╭─ SOURCE DATA

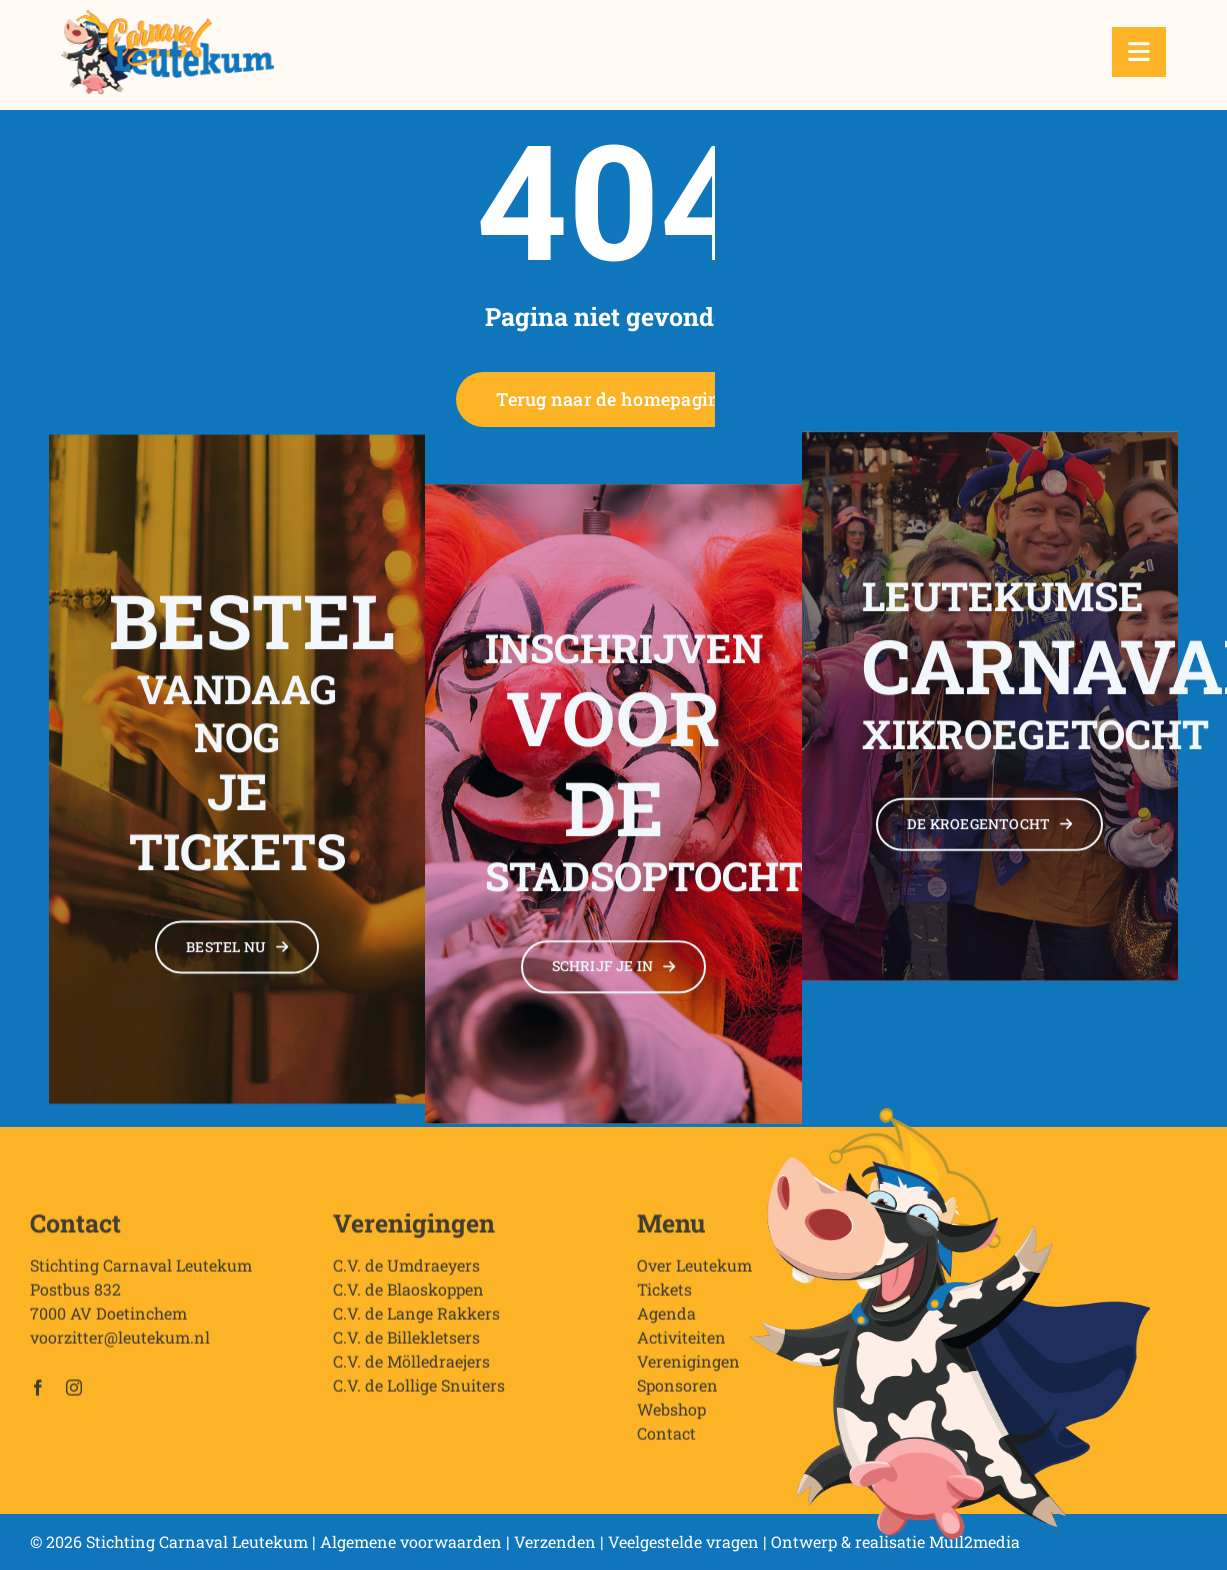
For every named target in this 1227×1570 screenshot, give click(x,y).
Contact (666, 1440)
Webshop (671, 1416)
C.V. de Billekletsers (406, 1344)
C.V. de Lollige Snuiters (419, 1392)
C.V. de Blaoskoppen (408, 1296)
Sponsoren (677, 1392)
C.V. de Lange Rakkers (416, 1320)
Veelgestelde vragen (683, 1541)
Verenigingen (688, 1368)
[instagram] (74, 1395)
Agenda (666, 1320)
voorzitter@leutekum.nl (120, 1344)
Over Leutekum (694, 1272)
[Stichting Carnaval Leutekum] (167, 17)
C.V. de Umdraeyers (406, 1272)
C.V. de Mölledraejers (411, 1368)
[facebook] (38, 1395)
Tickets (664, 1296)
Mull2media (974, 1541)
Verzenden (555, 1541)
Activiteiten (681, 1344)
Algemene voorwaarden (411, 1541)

╰─
╭─ SOURCE DATA

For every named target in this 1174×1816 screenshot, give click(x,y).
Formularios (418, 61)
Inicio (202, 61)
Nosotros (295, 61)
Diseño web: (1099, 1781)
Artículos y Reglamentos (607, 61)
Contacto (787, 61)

╰─
╭─ SOURCE DATA

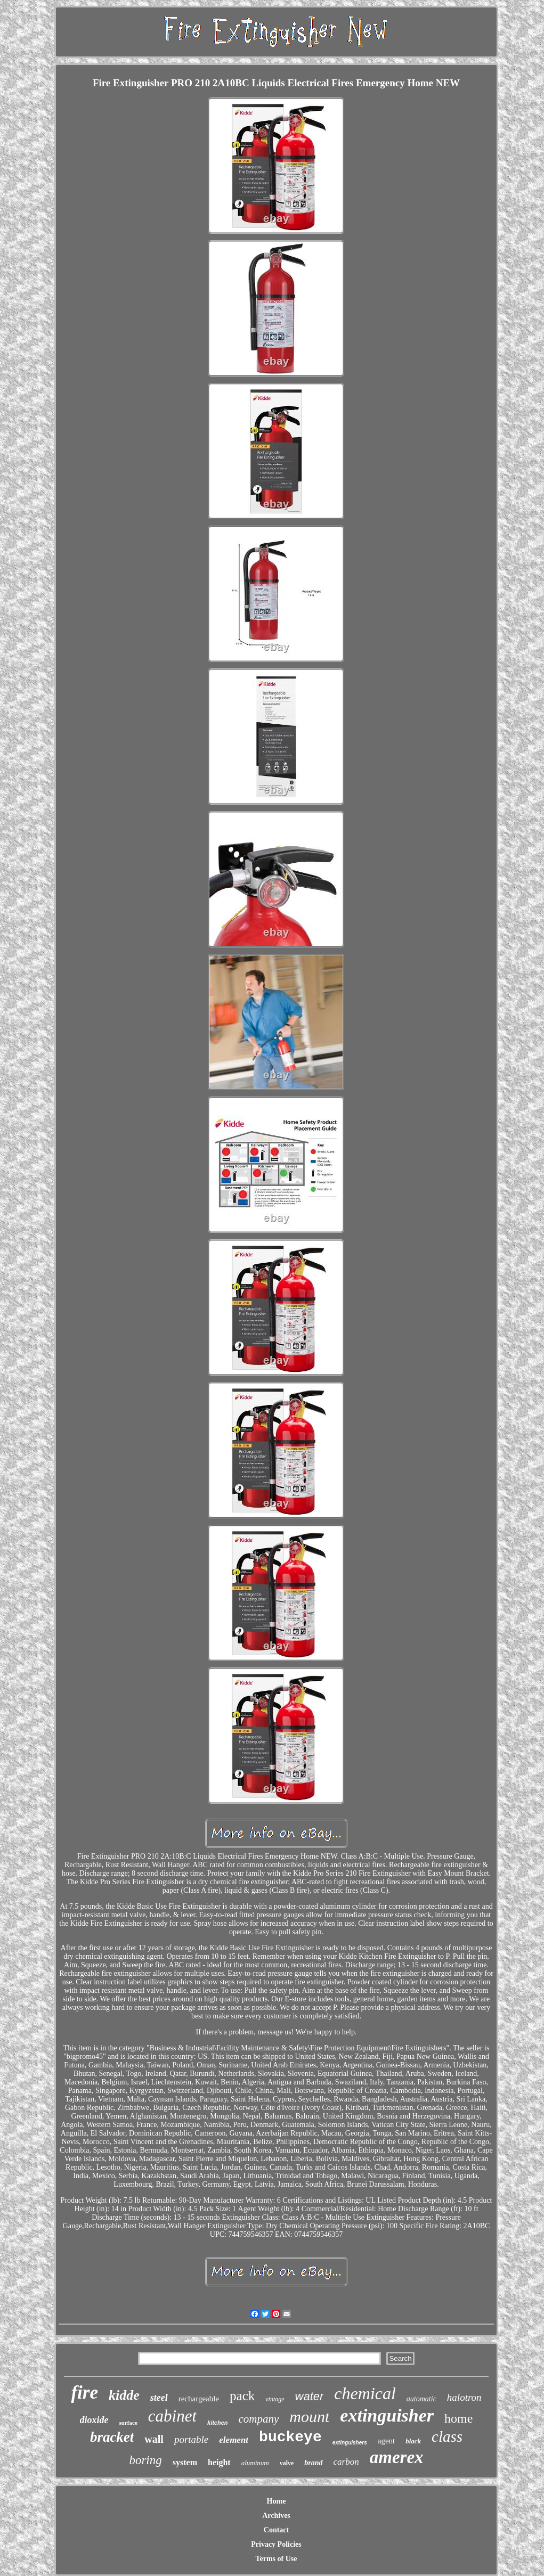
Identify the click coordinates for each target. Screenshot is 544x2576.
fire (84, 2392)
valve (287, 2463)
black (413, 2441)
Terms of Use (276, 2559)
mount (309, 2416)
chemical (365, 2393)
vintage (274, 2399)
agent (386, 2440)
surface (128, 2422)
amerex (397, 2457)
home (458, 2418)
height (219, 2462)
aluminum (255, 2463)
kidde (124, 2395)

╰─

▸ **EXERCISE AIM**
An answer is complete only when it holds every line above containing the string "click".

▸ **REPLY TO THE EXERCISE**
For every named target in this 1227×1570 screenshot, give click(x,y).
For every named target in this 1174×1816 screenshot, give click(x,y).
Identify the click coordinates for each target. Screenshot is 544x2576.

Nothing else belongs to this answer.